*** Block opens ***
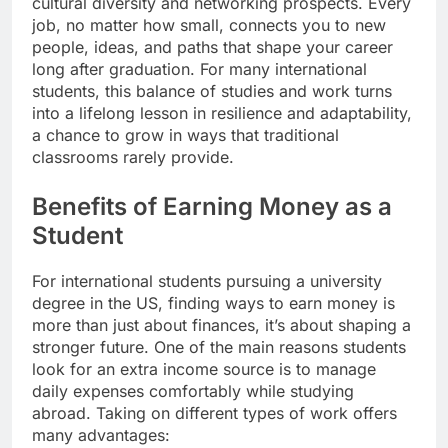
cultural diversity and networking prospects. Every
job, no matter how small, connects you to new
people, ideas, and paths that shape your career
long after graduation. For many international
students, this balance of studies and work turns
into a lifelong lesson in resilience and adaptability,
a chance to grow in ways that traditional
classrooms rarely provide.
Benefits of Earning Money as a
Student
For international students pursuing a university
degree in the US, finding ways to earn money is
more than just about finances, it’s about shaping a
stronger future. One of the main reasons students
look for an extra income source is to manage
daily expenses comfortably while studying
abroad. Taking on different types of work offers
many advantages:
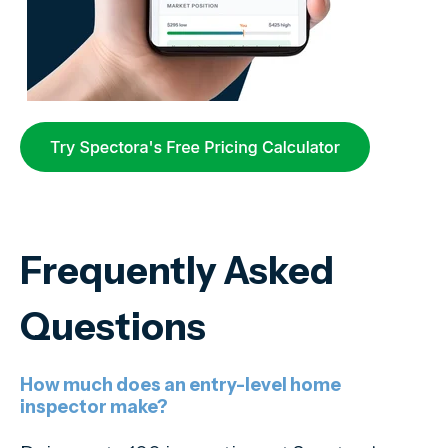
Frequently Asked
Questions
How much does an entry-level home
inspector make?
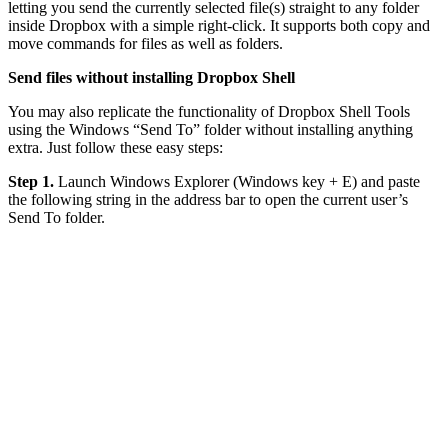
letting you send the currently selected file(s) straight to any folder
inside Dropbox with a simple right-click. It supports both copy and
move commands for files as well as folders.
Send files without installing Dropbox Shell
You may also replicate the functionality of Dropbox Shell Tools
using the Windows “Send To” folder without installing anything
extra. Just follow these easy steps:
Step 1.
Launch Windows Explorer (Windows key + E) and paste
the following string in the address bar to open the current user’s
Send To folder.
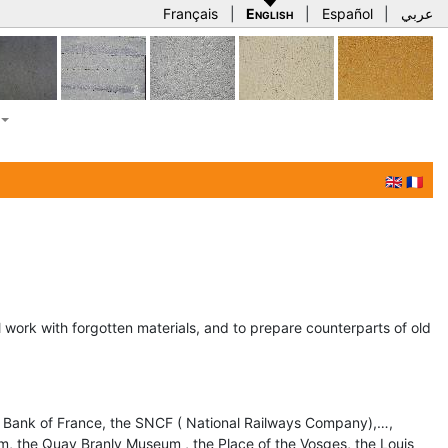
Français
|
English
|
Español
|
عربي
🇬🇧
🇫🇷
ll work with forgotten materials, and to prepare counterparts of old
 Bank of France, the SNCF ( National Railways Company),…,
m, the Quay Branly Museum , the Place of the Vosges, the Louis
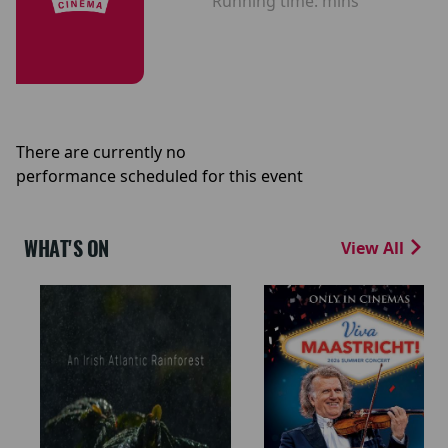
Running time:
mins
There are currently no
performance scheduled for this event
WHAT'S ON
View All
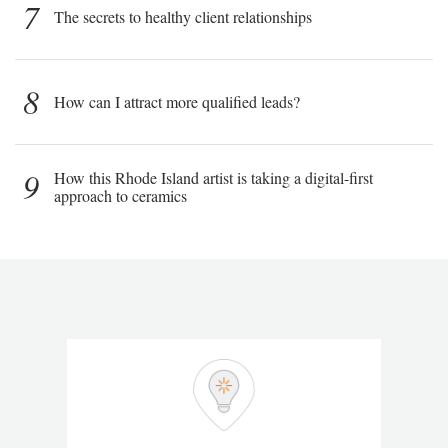
7
The secrets to healthy client relationships
8
How can I attract more qualified leads?
9
How this Rhode Island artist is taking a digital-first
approach to ceramics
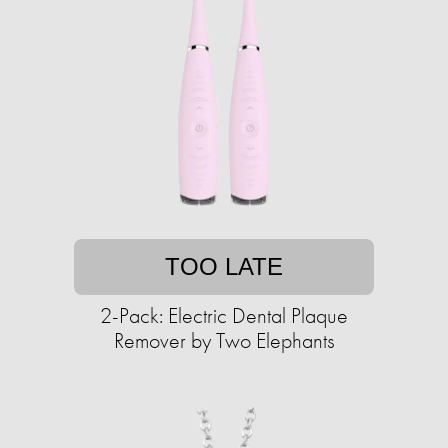
TOO LATE
2-Pack: Electric Dental Plaque
Remover by Two Elephants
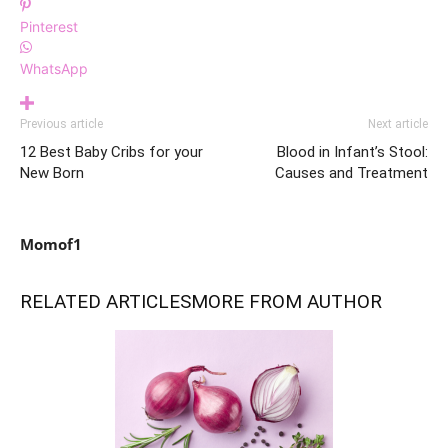
Pinterest
WhatsApp
Previous article
Next article
12 Best Baby Cribs for your
Blood in Infant’s Stool:
New Born
Causes and Treatment
Momof1
RELATED ARTICLES
MORE FROM AUTHOR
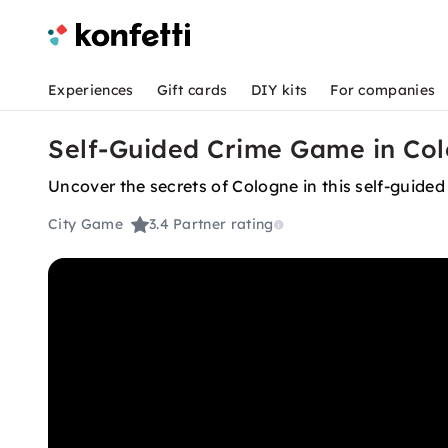
Experiences
Gift cards
DIY kits
For companies
Self-Guided Crime Game in Col
Uncover the secrets of Cologne in this self-guided
City Game
3.4
Partner rating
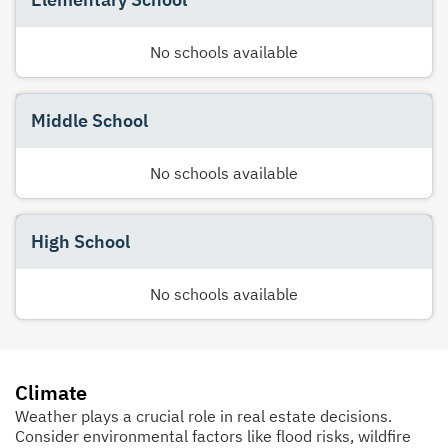
No schools available
Middle School
No schools available
High School
No schools available
Climate
Weather plays a crucial role in real estate decisions.
Consider environmental factors like flood risks, wildfire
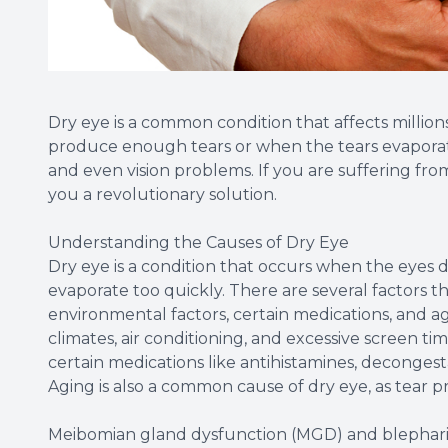
Dry eye is a common condition that affects millio
produce enough tears or when the tears evaporate t
and even vision problems. If you are suffering fro
you a revolutionary solution.
Understanding the Causes of Dry Eye
Dry eye is a condition that occurs when the eyes
evaporate too quickly. There are several factors th
environmental factors, certain medications, and a
climates, air conditioning, and excessive screen ti
certain medications like antihistamines, decongest
Aging is also a common cause of dry eye, as tear p
Meibomian gland dysfunction (MGD) and blepharit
*** Block closes ***
### [Assignment]
Would you reproduce each line of the material exactly, omitting the images?

### [Reply to the exercise]
cultural diversity and networking prospects. Every
job, no matter how small, connects you to new
people, ideas, and paths that shape your career
long after graduation. For many international
students, this balance of studies and work turns
into a lifelong lesson in resilience and adaptability,
a chance to grow in ways that traditional
classrooms rarely provide.
Benefits of Earning Money as a
Student
For international students pursuing a university
degree in the US, finding ways to earn money is
more than just about finances, it’s about shaping a
stronger future. One of the main reasons students
look for an extra income source is to manage
daily expenses comfortably while studying
abroad. Taking on different types of work offers
many advantages:
Frequently Asked
Questions
How much does an entry-level home
inspector make?
letting you send the currently selected file(s) straight to any folder
inside Dropbox with a simple right-click. It supports both copy and
move commands for files as well as folders.
Send files without installing Dropbox Shell
You may also replicate the functionality of Dropbox Shell Tools
using the Windows “Send To” folder without installing anything
extra. Just follow these easy steps:
Step 1.
Launch Windows Explorer (Windows key + E) and paste
the following string in the address bar to open the current user’s
Send To folder.
Français
|
English
|
Español
|
عربي
🇬🇧
🇫🇷
ll work with forgotten materials, and to prepare counterparts of old
 Bank of France, the SNCF ( National Railways Company),…,
m, the Quay Branly Museum , the Place of the Vosges, the Louis
Running time:
mins
There are currently no
performance scheduled for this event
WHAT'S ON
View All
7
The secrets to healthy client relationships
8
How can I attract more qualified leads?
9
How this Rhode Island artist is taking a digital-first
approach to ceramics
TOO LATE
2-Pack: Electric Dental Plaque
Remover by Two Elephants
Pinterest
WhatsApp
Previous article
Next article
12 Best Baby Cribs for your
Blood in Infant’s Stool:
New Born
Causes and Treatment
Momof1
RELATED ARTICLES
MORE FROM AUTHOR
Experiences
Gift cards
DIY kits
For companies
Self-Guided Crime Game in Col
Uncover the secrets of Cologne in this self-guided
City Game
3.4
Partner rating
No schools available
Middle School
No schools available
High School
No schools available
Climate
Weather plays a crucial role in real estate decisions.
Consider environmental factors like flood risks, wildfire
Dry eye is a common condition that affects millio
produce enough tears or when the tears evaporate t
and even vision problems. If you are suffering fro
you a revolutionary solution.
Understanding the Causes of Dry Eye
Dry eye is a condition that occurs when the eyes
evaporate too quickly. There are several factors th
environmental factors, certain medications, and a
climates, air conditioning, and excessive screen ti
certain medications like antihistamines, decongest
Aging is also a common cause of dry eye, as tear p
Meibomian gland dysfunction (MGD) and blepharit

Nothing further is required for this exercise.